Alors que la poussière retombe sur la récente annonce choc de TikTok Canada, le paysage culturel de Toronto fait face à une perturbation majeure. Le géant des médias sociaux a confirmé hier qu’il mettait fin à tous ses partenariats artistiques canadiens—incluant ses collaborations de longue date avec le Festival international du film de Toronto (TIFF) et les Prix Juno—à l’approche de sa fermeture planifiée.
En parcourant la rue King hier, où les salles du TIFF s’animeront bientôt, l’impact de cette décision était palpable. Les organisateurs du festival semblaient visiblement préoccupés devant le TIFF Bell Lightbox, où des réunions d’urgence se tiendraient en continu depuis l’annonce.
« Cela représente un manque à gagner considérable alors que le festival débute dans à peine deux mois, » a révélé Sarah Martinez, coordinatrice des commandites du TIFF, lors d’une entrevue impromptue sur le trottoir. « TikTok a joué un rôle crucial pour connecter notre programmation avec les jeunes publics depuis 2021. »
Le départ imminent de la plateforme découle de la Loi sur les nouvelles en ligne, qui oblige les plateformes numériques à rémunérer les éditeurs canadiens pour le contenu partagé sur leurs sites. Plutôt que de s’y conformer, TikTok a annoncé en juin qu’elle cesserait ses activités canadiennes d’ici le 31 octobre.

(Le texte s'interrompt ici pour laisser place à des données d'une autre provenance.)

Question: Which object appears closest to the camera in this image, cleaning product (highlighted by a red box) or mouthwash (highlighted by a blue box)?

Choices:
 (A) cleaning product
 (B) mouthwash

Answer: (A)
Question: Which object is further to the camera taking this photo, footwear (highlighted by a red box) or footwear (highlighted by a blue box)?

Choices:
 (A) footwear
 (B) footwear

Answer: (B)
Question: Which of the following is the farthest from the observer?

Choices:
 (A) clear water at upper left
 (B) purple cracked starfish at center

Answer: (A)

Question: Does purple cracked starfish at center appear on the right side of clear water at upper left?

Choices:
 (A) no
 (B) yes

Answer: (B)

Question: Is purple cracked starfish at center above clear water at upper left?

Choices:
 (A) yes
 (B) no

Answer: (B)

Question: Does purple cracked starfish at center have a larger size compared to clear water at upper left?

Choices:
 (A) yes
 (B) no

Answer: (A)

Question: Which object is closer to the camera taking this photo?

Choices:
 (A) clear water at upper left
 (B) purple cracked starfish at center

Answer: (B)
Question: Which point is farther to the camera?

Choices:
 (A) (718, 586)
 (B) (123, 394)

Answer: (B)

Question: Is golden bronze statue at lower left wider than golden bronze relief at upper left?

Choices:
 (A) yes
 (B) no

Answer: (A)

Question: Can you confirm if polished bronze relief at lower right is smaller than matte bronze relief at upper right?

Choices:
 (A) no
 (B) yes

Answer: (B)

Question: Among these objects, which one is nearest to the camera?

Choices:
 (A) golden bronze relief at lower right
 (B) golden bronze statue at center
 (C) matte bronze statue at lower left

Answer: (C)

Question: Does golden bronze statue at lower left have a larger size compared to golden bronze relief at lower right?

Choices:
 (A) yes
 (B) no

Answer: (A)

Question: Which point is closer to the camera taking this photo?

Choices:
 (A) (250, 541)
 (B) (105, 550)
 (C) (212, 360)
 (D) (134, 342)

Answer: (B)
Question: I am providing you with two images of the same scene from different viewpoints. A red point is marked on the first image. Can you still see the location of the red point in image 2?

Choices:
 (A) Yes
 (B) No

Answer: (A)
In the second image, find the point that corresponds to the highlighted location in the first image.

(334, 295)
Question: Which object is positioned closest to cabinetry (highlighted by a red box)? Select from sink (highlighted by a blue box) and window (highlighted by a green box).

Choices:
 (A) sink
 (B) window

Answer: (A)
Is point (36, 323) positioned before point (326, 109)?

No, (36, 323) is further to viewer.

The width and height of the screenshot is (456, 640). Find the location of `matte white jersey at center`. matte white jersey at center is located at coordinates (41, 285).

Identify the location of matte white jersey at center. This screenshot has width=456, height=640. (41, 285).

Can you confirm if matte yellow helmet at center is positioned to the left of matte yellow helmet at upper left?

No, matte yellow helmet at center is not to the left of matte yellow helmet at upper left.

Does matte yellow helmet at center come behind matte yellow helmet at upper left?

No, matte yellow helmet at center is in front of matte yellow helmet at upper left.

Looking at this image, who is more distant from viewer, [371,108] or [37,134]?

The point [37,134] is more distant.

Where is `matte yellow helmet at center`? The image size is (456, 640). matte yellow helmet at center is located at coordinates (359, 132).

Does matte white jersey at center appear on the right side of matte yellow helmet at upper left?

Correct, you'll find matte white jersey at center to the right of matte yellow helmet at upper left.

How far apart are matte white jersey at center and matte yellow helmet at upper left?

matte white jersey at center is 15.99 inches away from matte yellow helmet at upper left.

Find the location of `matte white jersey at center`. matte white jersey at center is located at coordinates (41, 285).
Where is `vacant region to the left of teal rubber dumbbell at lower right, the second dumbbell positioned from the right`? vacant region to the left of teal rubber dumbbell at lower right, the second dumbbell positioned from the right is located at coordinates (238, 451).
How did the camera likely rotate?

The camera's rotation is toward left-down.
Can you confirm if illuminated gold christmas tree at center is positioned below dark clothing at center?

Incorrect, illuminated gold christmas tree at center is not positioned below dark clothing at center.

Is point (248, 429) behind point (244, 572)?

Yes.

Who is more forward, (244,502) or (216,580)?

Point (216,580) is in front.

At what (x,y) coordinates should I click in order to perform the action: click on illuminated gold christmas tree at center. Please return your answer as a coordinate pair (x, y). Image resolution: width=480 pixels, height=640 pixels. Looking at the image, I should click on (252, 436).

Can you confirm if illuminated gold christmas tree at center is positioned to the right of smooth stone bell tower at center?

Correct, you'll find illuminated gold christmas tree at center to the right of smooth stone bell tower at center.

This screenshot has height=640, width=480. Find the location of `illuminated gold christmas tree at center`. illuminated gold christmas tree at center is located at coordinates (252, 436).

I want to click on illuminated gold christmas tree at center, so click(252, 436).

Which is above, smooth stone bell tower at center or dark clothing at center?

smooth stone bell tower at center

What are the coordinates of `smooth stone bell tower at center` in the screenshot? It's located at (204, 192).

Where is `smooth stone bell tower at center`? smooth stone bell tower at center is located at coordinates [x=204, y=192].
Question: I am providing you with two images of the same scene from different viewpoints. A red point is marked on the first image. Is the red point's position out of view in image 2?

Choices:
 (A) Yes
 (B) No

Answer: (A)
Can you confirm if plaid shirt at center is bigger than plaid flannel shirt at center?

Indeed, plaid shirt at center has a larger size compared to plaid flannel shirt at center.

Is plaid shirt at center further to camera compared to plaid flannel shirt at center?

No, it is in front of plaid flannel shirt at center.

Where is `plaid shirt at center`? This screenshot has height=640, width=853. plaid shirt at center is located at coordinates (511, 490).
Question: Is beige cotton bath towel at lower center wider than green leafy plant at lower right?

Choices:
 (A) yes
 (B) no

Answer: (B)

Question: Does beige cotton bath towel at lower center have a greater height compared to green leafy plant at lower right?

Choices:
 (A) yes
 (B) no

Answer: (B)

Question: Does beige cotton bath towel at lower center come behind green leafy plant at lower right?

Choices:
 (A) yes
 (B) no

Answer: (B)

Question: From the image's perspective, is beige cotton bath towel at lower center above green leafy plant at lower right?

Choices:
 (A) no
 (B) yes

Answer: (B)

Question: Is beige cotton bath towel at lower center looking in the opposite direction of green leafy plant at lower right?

Les experts du secteur estiment la commandite de TikTok au TIFF à environ 750 000 $ par an, bien que les chiffres officiels demeurent confidentiels. Ce partenariat était devenu de plus en plus visible ces dernières années, avec l’expérience tapis rouge estampillée TikTok attirant l’attention des festivaliers et créant un précieux élan sur les réseaux sociaux.
L’Académie canadienne des arts et des sciences de l’enregistrement fait face à des défis similaires avec ses Prix Juno, où TikTok jouait un rôle essentiel dans les stratégies d’engagement du public.
« Les plateformes numériques sont devenues indispensables pour connecter les artistes émergents avec de nouveaux publics, » a expliqué Jacqueline Thomas, spécialiste du marketing numérique chez Coalition Music à Toronto. « Ce retrait crée un vide important dans la façon dont nous mettons en valeur le talent canadien pendant la saison des récompenses. »
Hier après-midi, à Dundas Square, j’ai observé plusieurs créateurs TikTok filmant du contenu pour promouvoir les prochains événements du TIFF—beaucoup ignorant que leur plateforme disparaîtrait bientôt du paysage numérique canadien.
Le Conseil des arts de l’Ontario rapporte que les commandites d’entreprises représentent environ 22 % du financement des grands festivals artistiques dans la province. Ce retrait signale potentiellement une vulnérabilité plus large dans l’écosystème de financement des événements culturels.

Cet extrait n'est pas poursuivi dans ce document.